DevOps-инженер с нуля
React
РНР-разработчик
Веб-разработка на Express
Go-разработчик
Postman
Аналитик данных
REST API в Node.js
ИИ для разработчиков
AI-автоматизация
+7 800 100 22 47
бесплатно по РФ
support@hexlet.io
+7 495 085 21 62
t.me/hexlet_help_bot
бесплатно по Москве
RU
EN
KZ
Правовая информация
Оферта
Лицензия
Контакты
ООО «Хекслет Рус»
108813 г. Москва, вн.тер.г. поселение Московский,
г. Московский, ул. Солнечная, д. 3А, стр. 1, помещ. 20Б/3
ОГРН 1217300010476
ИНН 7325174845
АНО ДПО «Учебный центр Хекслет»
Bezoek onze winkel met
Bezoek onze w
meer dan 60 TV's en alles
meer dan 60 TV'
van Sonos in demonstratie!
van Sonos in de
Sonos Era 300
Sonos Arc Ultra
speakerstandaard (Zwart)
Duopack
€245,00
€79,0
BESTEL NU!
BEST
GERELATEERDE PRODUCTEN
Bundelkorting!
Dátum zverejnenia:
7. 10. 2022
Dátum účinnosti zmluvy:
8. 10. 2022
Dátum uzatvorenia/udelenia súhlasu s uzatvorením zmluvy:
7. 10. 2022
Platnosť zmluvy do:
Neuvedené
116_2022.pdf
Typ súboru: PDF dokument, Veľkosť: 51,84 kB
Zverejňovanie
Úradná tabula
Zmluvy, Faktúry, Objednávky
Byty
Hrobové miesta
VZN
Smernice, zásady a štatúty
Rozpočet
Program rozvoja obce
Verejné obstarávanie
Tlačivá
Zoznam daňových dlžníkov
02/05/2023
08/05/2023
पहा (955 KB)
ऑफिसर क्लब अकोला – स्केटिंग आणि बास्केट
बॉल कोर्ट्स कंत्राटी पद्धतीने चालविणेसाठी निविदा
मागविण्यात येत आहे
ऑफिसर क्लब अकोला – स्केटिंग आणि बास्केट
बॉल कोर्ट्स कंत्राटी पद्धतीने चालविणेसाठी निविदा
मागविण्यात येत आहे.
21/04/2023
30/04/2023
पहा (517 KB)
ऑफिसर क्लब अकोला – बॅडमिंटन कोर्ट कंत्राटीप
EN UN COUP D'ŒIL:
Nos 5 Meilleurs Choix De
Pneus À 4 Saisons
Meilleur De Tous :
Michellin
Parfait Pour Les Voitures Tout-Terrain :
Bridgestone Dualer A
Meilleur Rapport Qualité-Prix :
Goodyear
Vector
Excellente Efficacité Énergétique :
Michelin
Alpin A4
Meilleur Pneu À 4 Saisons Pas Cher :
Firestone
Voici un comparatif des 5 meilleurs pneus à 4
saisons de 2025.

**Exercise goal:** Reproduce the entries above in full, precisely as written.

**Written solution:**
DevOps-инженер с нуля
React
РНР-разработчик
Веб-разработка на Express
Go-разработчик
Postman
Аналитик данных
REST API в Node.js
ИИ для разработчиков
AI-автоматизация
+7 800 100 22 47
бесплатно по РФ
support@hexlet.io
+7 495 085 21 62
t.me/hexlet_help_bot
бесплатно по Москве
RU
EN
KZ
Правовая информация
Оферта
Лицензия
Контакты
ООО «Хекслет Рус»
108813 г. Москва, вн.тер.г. поселение Московский,
г. Московский, ул. Солнечная, д. 3А, стр. 1, помещ. 20Б/3
ОГРН 1217300010476
ИНН 7325174845
АНО ДПО «Учебный центр Хекслет»
Bezoek onze winkel met
Bezoek onze w
meer dan 60 TV's en alles
meer dan 60 TV'
van Sonos in demonstratie!
van Sonos in de
Sonos Era 300
Sonos Arc Ultra
speakerstandaard (Zwart)
Duopack
€245,00
€79,0
BESTEL NU!
BEST
GERELATEERDE PRODUCTEN
Bundelkorting!
Dátum zverejnenia:
7. 10. 2022
Dátum účinnosti zmluvy:
8. 10. 2022
Dátum uzatvorenia/udelenia súhlasu s uzatvorením zmluvy:
7. 10. 2022
Platnosť zmluvy do:
Neuvedené
116_2022.pdf
Typ súboru: PDF dokument, Veľkosť: 51,84 kB
Zverejňovanie
Úradná tabula
Zmluvy, Faktúry, Objednávky
Byty
Hrobové miesta
VZN
Smernice, zásady a štatúty
Rozpočet
Program rozvoja obce
Verejné obstarávanie
Tlačivá
Zoznam daňových dlžníkov
02/05/2023
08/05/2023
पहा (955 KB)
ऑफिसर क्लब अकोला – स्केटिंग आणि बास्केट
बॉल कोर्ट्स कंत्राटी पद्धतीने चालविणेसाठी निविदा
मागविण्यात येत आहे
ऑफिसर क्लब अकोला – स्केटिंग आणि बास्केट
बॉल कोर्ट्स कंत्राटी पद्धतीने चालविणेसाठी निविदा
मागविण्यात येत आहे.
21/04/2023
30/04/2023
पहा (517 KB)
ऑफिसर क्लब अकोला – बॅडमिंटन कोर्ट कंत्राटीप
EN UN COUP D'ŒIL:
Nos 5 Meilleurs Choix De
Pneus À 4 Saisons
Meilleur De Tous :
Michellin
Parfait Pour Les Voitures Tout-Terrain :
Bridgestone Dualer A
Meilleur Rapport Qualité-Prix :
Goodyear
Vector
Excellente Efficacité Énergétique :
Michelin
Alpin A4
Meilleur Pneu À 4 Saisons Pas Cher :
Firestone
Voici un comparatif des 5 meilleurs pneus à 4
saisons de 2025.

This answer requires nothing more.